Yes, I thought this title would catch your attention - hopefully just in time for the mistletoe.
It's incredible how sometimes when expats are talking about things that worry them, instead of hearing stories of money troubles, children's education or mortgages, one sees furtive glances around followed by the apologetic whisper "I don't know when to kiss the locals!"
For many Anglophones, kissing as a greeting is still comparatively rare. Certainly it's OK between partners, children and parents, and perhaps between close family members, but pecking casual acquaintances on both cheeks remains something that's seen as a slightly suspect continental habit.
That's a little inaccurate though because not all non-English speaking countries accept hugging and kissing as part of polite social greeting. Even in continental Europe it tends to be less common in northern European countries where trying to kiss someone you hardly know by way of a casual 'hello' on the street is likely to get you a rapid elbow in the ribs!
This is of course a well-trodden path of discussion and many others have pointed out that even in reserved countries such as the UK, fashions are changing and kissing of casual acquaintances is becoming more acceptable. That maybe so, but social etiquette here remains a mystery to many Brits, Aussies and Yanks arriving in continental Europe. Clearly the message isn't getting through.
Here are a few tips which I hope will come in handy but I should also say - I'm no expert! Do also remember that customs vary country by country so check with a friendly local first!
1. In the vast majority of countries, a first meeting or two between people is always moderately formal and it is unusual for people to kiss each other the first time they meet. It is usually on subsequent meetings when people start to become acquaintances or casual friends that greetings make the move to kissing.

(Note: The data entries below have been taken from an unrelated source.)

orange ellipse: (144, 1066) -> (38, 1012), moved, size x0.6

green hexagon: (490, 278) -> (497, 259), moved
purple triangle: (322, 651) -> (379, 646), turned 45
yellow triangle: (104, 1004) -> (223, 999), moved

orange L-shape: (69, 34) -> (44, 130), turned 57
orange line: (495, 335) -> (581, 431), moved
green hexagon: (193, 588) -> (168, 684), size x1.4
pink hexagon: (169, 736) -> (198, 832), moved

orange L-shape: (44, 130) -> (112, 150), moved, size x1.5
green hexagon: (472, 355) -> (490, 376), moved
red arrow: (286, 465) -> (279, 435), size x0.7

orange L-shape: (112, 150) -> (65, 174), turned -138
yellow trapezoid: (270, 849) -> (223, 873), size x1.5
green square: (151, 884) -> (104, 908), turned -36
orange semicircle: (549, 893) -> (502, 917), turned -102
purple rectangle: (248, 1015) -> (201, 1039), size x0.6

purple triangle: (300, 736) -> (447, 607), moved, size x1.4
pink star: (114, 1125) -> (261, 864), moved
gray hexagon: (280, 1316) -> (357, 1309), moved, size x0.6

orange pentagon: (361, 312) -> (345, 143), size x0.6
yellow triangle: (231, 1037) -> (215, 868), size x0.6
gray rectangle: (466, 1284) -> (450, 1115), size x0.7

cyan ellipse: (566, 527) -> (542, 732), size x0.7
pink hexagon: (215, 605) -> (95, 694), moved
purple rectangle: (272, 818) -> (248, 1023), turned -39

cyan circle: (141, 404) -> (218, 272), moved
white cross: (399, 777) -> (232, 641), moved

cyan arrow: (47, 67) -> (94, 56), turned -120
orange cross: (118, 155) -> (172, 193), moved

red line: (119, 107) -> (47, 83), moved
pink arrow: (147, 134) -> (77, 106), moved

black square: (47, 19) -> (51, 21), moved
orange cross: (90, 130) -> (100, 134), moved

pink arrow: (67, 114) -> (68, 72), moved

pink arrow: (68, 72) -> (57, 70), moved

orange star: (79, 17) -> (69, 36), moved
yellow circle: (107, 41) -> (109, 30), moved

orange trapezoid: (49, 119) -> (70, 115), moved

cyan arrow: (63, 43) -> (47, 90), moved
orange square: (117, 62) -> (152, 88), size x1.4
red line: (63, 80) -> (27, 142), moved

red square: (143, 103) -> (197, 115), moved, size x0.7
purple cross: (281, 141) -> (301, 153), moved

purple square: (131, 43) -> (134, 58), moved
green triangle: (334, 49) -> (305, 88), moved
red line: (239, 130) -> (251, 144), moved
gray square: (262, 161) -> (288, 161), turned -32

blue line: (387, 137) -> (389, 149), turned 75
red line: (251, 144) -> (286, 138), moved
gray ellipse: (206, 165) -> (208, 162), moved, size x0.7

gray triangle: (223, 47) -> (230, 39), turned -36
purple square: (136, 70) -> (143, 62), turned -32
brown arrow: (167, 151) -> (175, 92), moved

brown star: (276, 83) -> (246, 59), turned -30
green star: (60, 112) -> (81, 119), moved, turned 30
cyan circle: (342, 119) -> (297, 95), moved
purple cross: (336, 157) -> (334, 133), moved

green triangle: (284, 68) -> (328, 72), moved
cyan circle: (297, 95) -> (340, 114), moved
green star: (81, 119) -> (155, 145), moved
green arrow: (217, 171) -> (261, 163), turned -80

2. If you're a man and it's a new-ish female acquaintance, transitioning from a handshake greeting to a kiss normally means leaving the decision to the woman. If she offers a cheek and inclines towards you then offer a peck. Just walking up to women you hardly know and 'puckering up' can be seen as lecherous in some societies. Women tend to have more freedom in that respect!
3. In some countries kissing in public between men as a greeting is also acceptable though it tends to be reserved for family members or very good friends. As an expat it is advisable here to be guided by local practice and to avoid taking the initiative.
4. Don't try and plant big wet smackers on the person's lips! Kissing, as a greeting, is in most countries only a light touch on the cheek. Lip-to-lip contact is reserved for romantic encounters, partners or sometimes between very close family members - just as it is in the Anglophone world. Trying to 'plant one' on say your second ever meeting with a neighbour is likely to cause confusion and offence at best and at worst could get you a black eye.
5. In general, the cheeks only lightly touch or perhaps there is the lightest glance of lip-on-cheek. Try to avoid fixing limpet-like onto the side of someone's face!
6. The number of kisses exchanged is impossible to generalise on - just follow the local person's lead and don't chase them for "just one more" as they move away!
7. NEVER try to kiss someone in a formal business or a social situation. Your bank manager won't thank you for trying to grab him across his desk as you walk in. Equally people such as teachers tend to have a certain 'social role' in local societies that means they don't expect parents to kiss them at the school gates each evening etc.
8. Finally, body contact. Remember that personal space is personal space. As a general rule kissing when greeting or parting from people is restricted to cheeks-lips without any other body contact. You will fairly often see this accompanied by a hug, a hand on shoulder or more rarely a full embrace but this is almost always restricted to very close friends or family members. Don't slip you arm around a casual friend's waist when giving them a greeting kiss as it'll be misconstrued - unless that's your intention of course!
9. Finally, be careful with that mistletoe at the Christmas party. Not everyone is familiar with that particular custom and whipping out a bunch of twigs before chasing your colleagues around the room may come back to haunt you!